Armchair Book Club: Homegoing

Heather Allen explores the much-anticipated young American novelist Yaa Gyasi's Homegoing.

Yaa Gyasi is a much-anticipated young American novelist who has written a sweeping epic as her first novel. A multi-generational story, Homegoing starts in 18th century Ghana, and then follows six generations of West Africans –those forced by the British to become slaves in the Americas, and those who were left behind.

To start, I was more interested in hearing this new writer’s voice than the story itself. I thought I had a pretty good idea of the horrors of the West African slave trade and slavery in the United States. But, of course, you can always learn something new from powerful storytelling.

Gyasi does a remarkable job of portraying the complex way in which evil ideas, once acted upon, spread from culture to culture. In addition to British atrocities, African tribes became pitted against each other, warring and capturing neighbours in order to profit from the slave trade.

Gyasi explores the myriad ways the trade brought misery to everyone who had anything to do with the trade – from the slaves, the children born of slave traders and African captives to those whose family members were stolen from their huts in the night.

At the same time as reading Homegoing, I was listening to a podcast called The History of the World in 100 Objects, which dissects history by looking at various objects on display at the British Museum. Coincidentally, the latest episode I tuned into featured a drum from North Carolina.

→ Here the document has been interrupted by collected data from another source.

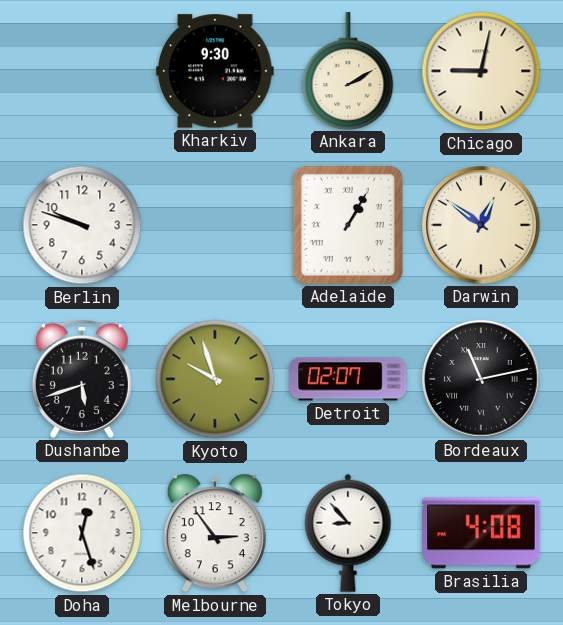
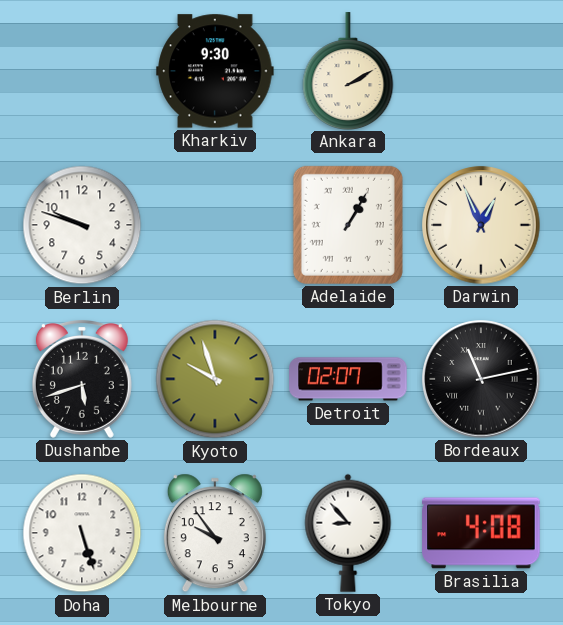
Chicago: 9:02 -> none
Darwin: 12:51 -> 12:56
Doha: 12:27 -> 5:27
Melbourne: 2:54 -> 9:54
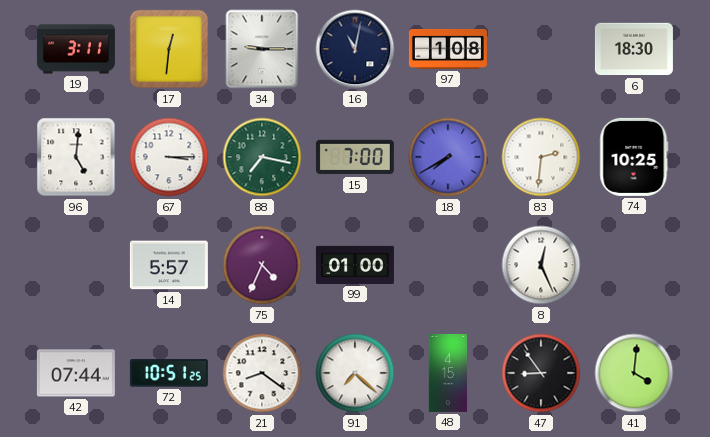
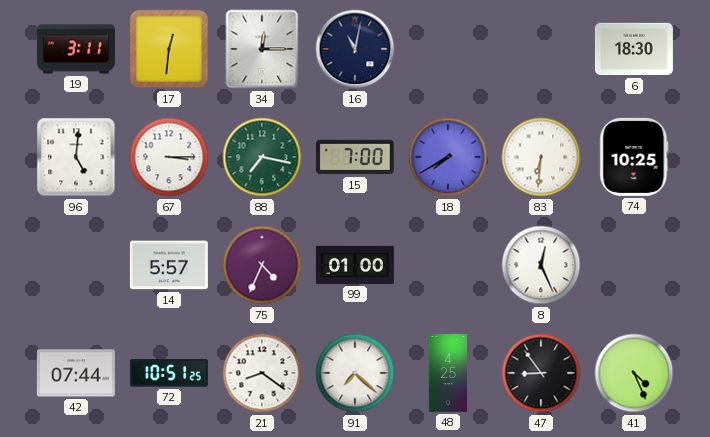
34: 9:15 -> 12:15
97: 1:08 -> none
83: 2:31 -> 6:31
48: 4:15 -> 4:25
41: 4:01 -> 4:26
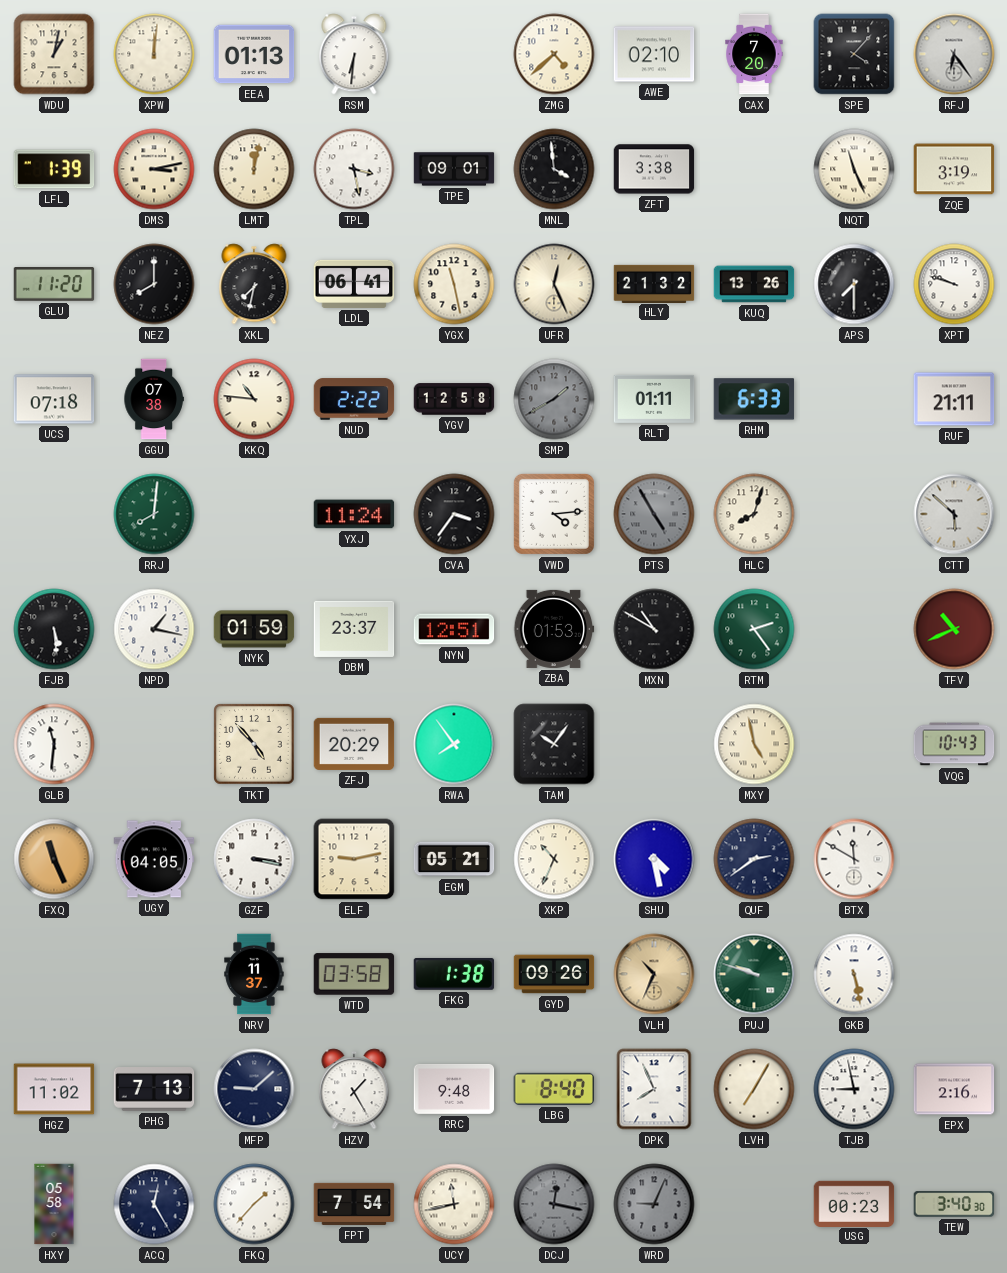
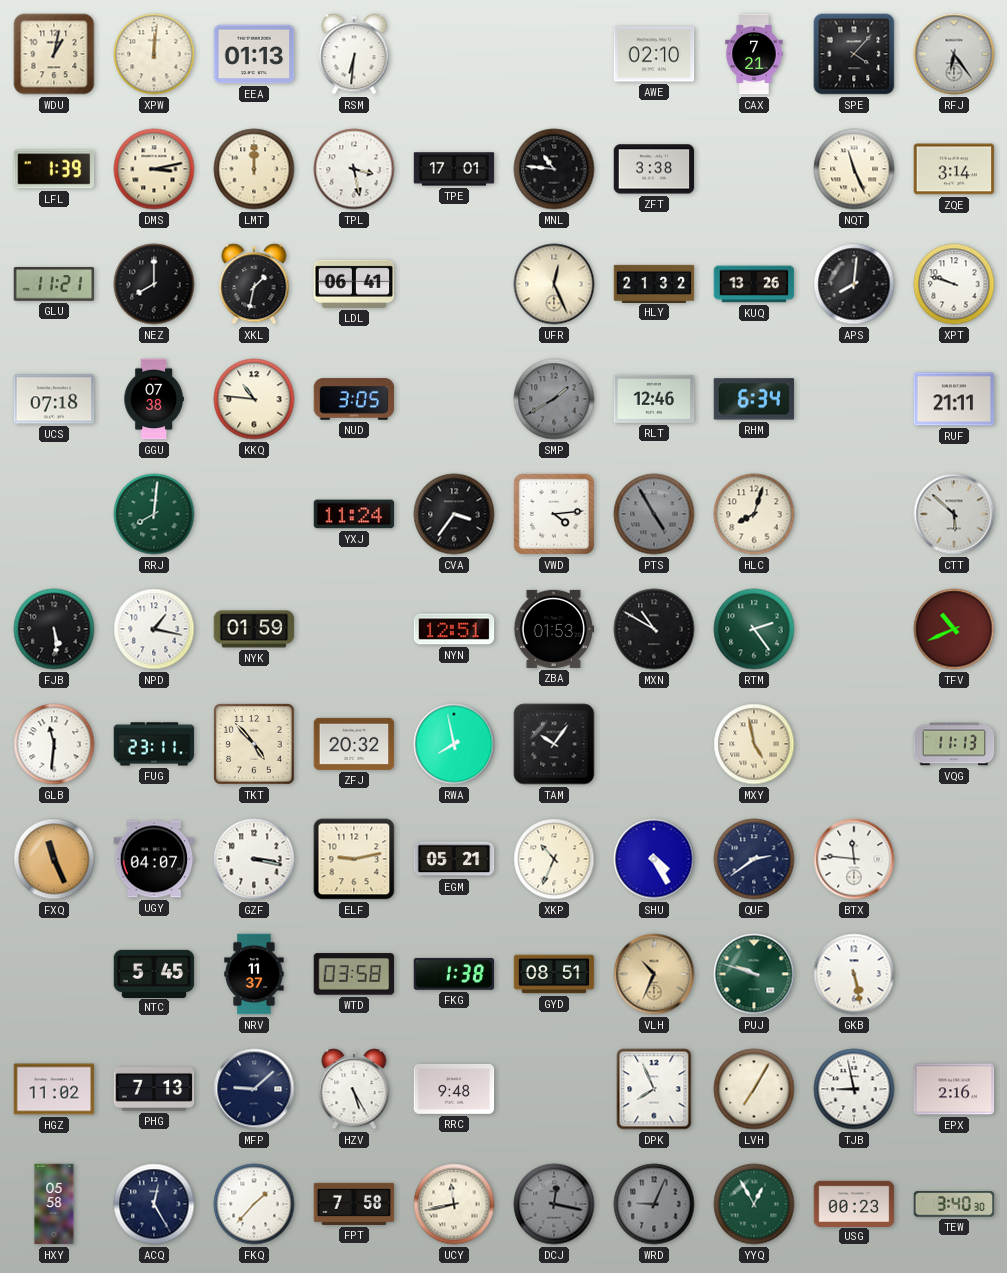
ZMG: 4:38 -> none
CAX: 7:20 -> 7:21
LMT: 12:02 -> 12:00
TPE: 09:01 -> 17:01
MNL: 3:59 -> 10:46
ZQE: 3:19 -> 3:14
GLU: 11:20 -> 11:21
XKL: 7:32 -> 1:32
YGX: 11:28 -> none
APS: 7:30 -> 8:01
NUD: 2:22 -> 3:05
YGV: 12:58 -> none
RLT: 01:11 -> 12:46
RHM: 6:33 -> 6:34
DBM: 23:37 -> none
FUG: none -> 23:11
ZFJ: 20:29 -> 20:32
RWA: 7:54 -> 7:58
VQG: 10:43 -> 11:13
UGY: 04:05 -> 04:07
SHU: 4:28 -> 4:25
BTX: 11:50 -> 11:46
NTC: none -> 5:45
GYD: 09:26 -> 08:51
HZV: 1:25 -> 5:25
LBG: 8:40 -> none
FPT: 7:54 -> 7:58
YYQ: none -> 12:55
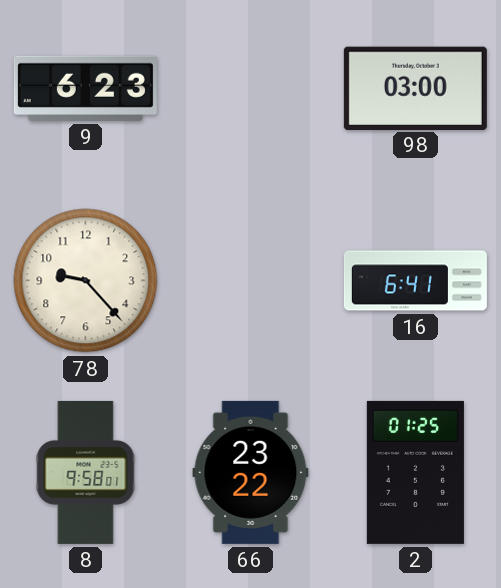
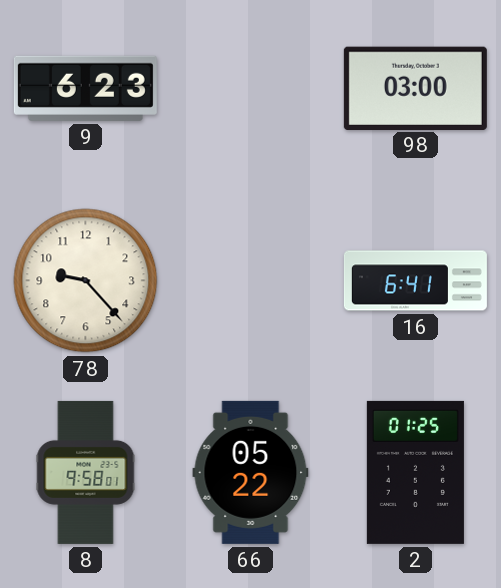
66: 23:22 -> 05:22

For centuries, it was thought that this was a Native American drum, but through recent testing, it has been proven to have originated in the slave trade region of Ghana where Homegoing is set.

I think Gyasi would appreciate this podcast, which also highlights not just individuals but generations of people who suffered and died, who didn’t get to see into the future or benefit from any real change.

Like this drum — which was used by slave traders on ships to force slaves into macabre dances, not for joy but to keep them active enough to stay alive — the effects of persecution move from one generation to the next. The drum most likely fell into many different hands before eventually ending up back in the hands of the British in London.

Homegoing is one of the books that when finished feels more like the start of a journey. It’s a book that encourages you to make connections to history, and to see the present world with new eyes.